The essential element of the Policy, its DNA, if you will, is the definition of Prohibited Conduct, Discrimination, and Discriminatory Harassment. These must be clear and sharp and unambiguous, so as to give Columbia students ample notice of what is expected of them. The Policy, as written, falls woefully short of this objective. For example, the definition of Discrimination states:

Treating individuals less favorably because of their actual or perceived membership in, or association with, a Protected Class, or having a neutral policy or practice e that has a disproportionate and unjustified adverse impact on actual and/or perceived members or associates of one Protected Class more than others, constitutes Discrimination. Discrimination includes treating an individual differently on the basis of their actual or perceived membership in, or association with, a Protected Class in the context of an educational program or activity without a legitimate, nondiscriminatory reason so as to deny or limit the ability of the individual to participate in or benefit from Columbia’s services, activities, or privileges.[30]

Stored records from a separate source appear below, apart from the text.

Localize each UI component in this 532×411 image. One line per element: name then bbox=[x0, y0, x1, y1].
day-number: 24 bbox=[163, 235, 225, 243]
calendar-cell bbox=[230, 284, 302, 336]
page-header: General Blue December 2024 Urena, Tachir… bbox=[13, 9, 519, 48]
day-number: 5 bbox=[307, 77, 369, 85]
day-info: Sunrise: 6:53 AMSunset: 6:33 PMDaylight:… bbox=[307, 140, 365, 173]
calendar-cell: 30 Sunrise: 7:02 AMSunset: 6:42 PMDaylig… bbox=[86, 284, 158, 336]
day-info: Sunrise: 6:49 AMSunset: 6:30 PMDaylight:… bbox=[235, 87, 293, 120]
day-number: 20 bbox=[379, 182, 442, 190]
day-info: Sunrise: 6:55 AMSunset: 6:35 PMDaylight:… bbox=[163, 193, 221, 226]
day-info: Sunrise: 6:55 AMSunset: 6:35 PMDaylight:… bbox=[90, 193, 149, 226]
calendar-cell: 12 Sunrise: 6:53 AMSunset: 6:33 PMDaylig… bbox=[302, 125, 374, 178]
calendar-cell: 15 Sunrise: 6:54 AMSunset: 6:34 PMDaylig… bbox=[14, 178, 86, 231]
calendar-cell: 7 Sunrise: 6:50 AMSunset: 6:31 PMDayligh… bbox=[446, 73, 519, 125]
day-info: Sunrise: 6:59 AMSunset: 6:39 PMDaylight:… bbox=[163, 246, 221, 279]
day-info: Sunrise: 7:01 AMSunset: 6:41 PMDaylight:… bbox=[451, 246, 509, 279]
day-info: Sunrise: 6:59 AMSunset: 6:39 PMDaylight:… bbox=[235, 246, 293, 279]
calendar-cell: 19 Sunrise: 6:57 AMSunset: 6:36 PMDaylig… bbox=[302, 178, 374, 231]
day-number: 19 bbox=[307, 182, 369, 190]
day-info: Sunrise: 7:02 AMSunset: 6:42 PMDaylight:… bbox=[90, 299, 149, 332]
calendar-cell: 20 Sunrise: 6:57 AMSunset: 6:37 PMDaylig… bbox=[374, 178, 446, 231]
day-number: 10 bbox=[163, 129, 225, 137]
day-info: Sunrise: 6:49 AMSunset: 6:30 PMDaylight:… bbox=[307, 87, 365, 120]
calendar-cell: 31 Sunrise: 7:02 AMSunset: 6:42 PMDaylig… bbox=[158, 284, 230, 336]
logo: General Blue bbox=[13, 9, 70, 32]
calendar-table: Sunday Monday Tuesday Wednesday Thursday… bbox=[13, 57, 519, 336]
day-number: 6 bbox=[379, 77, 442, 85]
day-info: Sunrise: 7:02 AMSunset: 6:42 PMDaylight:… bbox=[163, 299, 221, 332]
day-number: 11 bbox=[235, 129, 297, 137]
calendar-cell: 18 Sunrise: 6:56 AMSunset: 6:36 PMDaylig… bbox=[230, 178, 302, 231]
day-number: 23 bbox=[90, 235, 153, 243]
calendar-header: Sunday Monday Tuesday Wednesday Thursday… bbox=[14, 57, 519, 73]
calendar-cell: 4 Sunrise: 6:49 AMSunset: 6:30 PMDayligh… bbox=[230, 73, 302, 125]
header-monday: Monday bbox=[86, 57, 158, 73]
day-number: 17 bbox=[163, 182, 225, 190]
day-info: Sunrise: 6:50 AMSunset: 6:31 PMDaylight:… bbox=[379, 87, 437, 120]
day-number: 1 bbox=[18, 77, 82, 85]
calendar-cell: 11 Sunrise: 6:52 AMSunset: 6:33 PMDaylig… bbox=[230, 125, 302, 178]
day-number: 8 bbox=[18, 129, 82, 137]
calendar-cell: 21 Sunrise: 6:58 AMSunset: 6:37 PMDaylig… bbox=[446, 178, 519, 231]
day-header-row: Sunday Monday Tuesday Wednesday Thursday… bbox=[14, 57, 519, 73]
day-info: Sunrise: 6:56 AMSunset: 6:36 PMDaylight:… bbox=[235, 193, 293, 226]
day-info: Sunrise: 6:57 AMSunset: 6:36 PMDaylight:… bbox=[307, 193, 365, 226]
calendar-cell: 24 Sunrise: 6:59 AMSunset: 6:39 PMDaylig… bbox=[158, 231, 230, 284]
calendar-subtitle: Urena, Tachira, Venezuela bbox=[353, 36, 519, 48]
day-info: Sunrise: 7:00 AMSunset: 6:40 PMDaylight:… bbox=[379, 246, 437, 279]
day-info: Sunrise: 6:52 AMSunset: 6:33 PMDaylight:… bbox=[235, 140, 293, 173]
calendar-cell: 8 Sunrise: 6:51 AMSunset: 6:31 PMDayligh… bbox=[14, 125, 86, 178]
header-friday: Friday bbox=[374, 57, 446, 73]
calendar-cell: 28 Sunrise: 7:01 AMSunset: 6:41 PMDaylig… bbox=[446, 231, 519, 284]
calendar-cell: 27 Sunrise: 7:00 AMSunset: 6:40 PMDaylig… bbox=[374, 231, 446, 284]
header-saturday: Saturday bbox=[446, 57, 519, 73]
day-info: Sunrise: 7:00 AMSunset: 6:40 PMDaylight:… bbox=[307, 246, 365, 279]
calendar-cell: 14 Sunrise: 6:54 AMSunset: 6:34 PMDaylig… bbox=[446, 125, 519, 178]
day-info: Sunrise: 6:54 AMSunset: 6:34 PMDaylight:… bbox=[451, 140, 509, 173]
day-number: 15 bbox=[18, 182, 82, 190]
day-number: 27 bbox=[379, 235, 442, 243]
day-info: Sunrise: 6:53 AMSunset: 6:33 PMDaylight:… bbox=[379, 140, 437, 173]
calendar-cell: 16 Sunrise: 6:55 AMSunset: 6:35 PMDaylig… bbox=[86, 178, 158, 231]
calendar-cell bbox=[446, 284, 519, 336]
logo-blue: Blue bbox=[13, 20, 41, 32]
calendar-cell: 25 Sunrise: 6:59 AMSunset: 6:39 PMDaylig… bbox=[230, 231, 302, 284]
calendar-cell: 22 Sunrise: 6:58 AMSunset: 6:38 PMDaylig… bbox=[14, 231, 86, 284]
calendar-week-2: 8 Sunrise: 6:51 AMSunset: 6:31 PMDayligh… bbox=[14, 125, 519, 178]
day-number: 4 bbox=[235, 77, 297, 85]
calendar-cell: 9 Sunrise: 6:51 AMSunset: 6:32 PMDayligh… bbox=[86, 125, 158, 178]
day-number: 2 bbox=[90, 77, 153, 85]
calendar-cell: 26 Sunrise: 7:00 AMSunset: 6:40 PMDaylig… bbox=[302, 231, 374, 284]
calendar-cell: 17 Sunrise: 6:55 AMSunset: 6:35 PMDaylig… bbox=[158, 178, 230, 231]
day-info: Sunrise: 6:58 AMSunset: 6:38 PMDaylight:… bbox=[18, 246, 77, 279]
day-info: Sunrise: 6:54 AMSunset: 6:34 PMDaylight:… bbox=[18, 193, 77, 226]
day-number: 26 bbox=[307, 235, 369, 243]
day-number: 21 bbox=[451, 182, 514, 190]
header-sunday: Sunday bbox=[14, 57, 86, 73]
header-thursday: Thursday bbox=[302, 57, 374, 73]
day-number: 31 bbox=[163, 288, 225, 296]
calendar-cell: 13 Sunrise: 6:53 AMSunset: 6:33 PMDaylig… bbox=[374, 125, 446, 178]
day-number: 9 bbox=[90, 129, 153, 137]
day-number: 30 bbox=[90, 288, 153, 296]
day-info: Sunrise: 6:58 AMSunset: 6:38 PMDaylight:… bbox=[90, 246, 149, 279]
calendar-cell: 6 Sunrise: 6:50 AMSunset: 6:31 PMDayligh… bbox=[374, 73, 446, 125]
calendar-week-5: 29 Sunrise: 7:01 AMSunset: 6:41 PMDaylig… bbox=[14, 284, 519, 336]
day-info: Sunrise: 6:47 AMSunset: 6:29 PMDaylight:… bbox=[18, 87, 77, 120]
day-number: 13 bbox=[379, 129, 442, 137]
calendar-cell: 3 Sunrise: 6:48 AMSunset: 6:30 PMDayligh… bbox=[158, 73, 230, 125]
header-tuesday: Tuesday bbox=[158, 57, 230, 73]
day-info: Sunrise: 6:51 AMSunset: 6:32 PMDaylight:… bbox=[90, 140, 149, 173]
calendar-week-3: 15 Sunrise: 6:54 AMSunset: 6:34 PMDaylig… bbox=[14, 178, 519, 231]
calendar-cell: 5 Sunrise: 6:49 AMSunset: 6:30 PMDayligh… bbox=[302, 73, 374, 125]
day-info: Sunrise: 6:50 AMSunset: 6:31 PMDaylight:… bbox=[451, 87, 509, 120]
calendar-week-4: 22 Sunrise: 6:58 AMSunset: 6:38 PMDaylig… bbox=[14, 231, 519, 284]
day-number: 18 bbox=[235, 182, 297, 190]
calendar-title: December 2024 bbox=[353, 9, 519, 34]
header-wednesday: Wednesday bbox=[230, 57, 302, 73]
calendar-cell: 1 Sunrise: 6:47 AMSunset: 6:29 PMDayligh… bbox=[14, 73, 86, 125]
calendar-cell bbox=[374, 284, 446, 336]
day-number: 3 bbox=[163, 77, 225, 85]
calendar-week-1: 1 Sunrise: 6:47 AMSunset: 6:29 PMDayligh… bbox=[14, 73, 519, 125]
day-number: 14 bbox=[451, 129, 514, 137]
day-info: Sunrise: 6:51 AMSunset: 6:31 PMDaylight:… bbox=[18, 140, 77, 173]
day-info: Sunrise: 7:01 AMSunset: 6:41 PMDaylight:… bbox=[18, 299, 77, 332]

“Treating individuals less favorably” could range from the petty to the profound. I don’t choose to hang out with you because of your nationality is far different than I won’t sit in the same class with you. Both could be considered treating someone less favorably. But are both covered; are either? Even within the same section, two standards are referenced- one is treat ‘less favorably’, the other is treat ‘differently’. There is overlap between the two, but surely, they are not the same. Which is the standard?

Another example from the Discriminatory Harassment definition: “Subjecting an individual to unwelcome conduct, whether verbal or physical”. How is a speaker to know a comment is unwelcome before it is uttered? A classroom discussion on Israeli policy spills into the hallway after class. This type of continued engagement would normally be applauded at a university, but it also could be ‘unwelcome’ in the hallway even if perfectly appropriate in the classroom.

The Policy under which the University threatens discipline of Layla Saliba seeks to serve two masters and, in the end, serves neither well. In order to appease the likes of Stefanik and Trump the Policy seeks to discipline those who would question and criticize Israel’s relentless assault on Gaza. Yet, true to its historical pathology, in the same document Columbia seeks to maintain the myth that it is a champion of academic freedom. What results is a mass of contradiction that defies interpretation. A glaring example is the Policy’s savings clause: “Nothing in this policy may be construed to abridge academic freedom principles of free speech or the University’s educational mission.” The explanatory footnote however states, “the fact that the Prohibited Conduct includes speech in a public setting or speech that is also motivated by political or religious beliefs does not relieve the University of its obligations to respond if the Prohibited Conduct creates a hostile environment.”[31]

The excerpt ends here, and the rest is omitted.